In Colorado, a Catholic school has refused readmission to the children of two lesbian parents. “Parents living in open discord with Catholic teaching in areas of faith and morals unfortunately choose by their actions to disqualify their children from enrollment,” explains the Archdiocese of Denver.
Now, the conservative in me thinks that it’s entirely reasonable for a Catholic school to have standards for admission that turn on, well, being Catholic. On the other hand, how can Christianity ever divorce itself from the call to spread the Gospel? And if it cannot divorce itself from this calling, ought we to feel at least a bit squeamish at the sight of Christians barring the doors to children in need of the light and Word and love of Christ?
I recall a Buddhist mother telling Wife and me about her desire to enroll her child in a Wichita Christian school. She told them she didn’t care what religion they taught her child, that they could teach her child Christianity if they liked. They refused her, because they require parents to sign a statement of Christian doctrinal adherence (we Christians call those things “statements of faith,” which ought to make anyone familiar with James 1:22 a tad uncomfortable).

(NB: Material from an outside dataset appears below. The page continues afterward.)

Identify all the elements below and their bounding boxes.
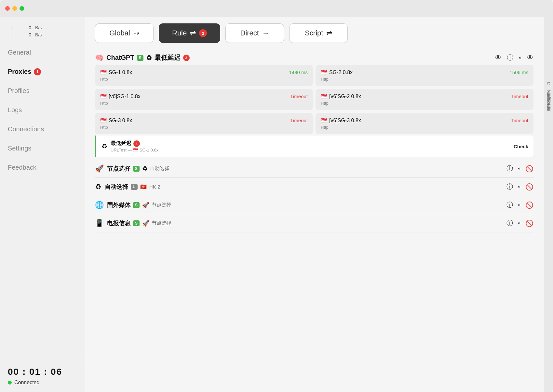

I understand the desire of parents who enroll their children in such schools to avoid having their youngsters taught side by side with devil worshippers. On the other hand, if your child’s faith is so weak that sitting next to a confused little devil worshipper in French class can render him apostate, isn’t the problem with your parenting, rather than your school’s admission policy?
It seems that the gold standard is to take them all. Take every child, and compromise not an inch on doctrinal purity or standards of conduct. I know that’s easier said than done. At the very least, however, we ought to pause before turning our backs on the very children we claim to care about when we talk our talk about upholding marriage and spreading the Gospel.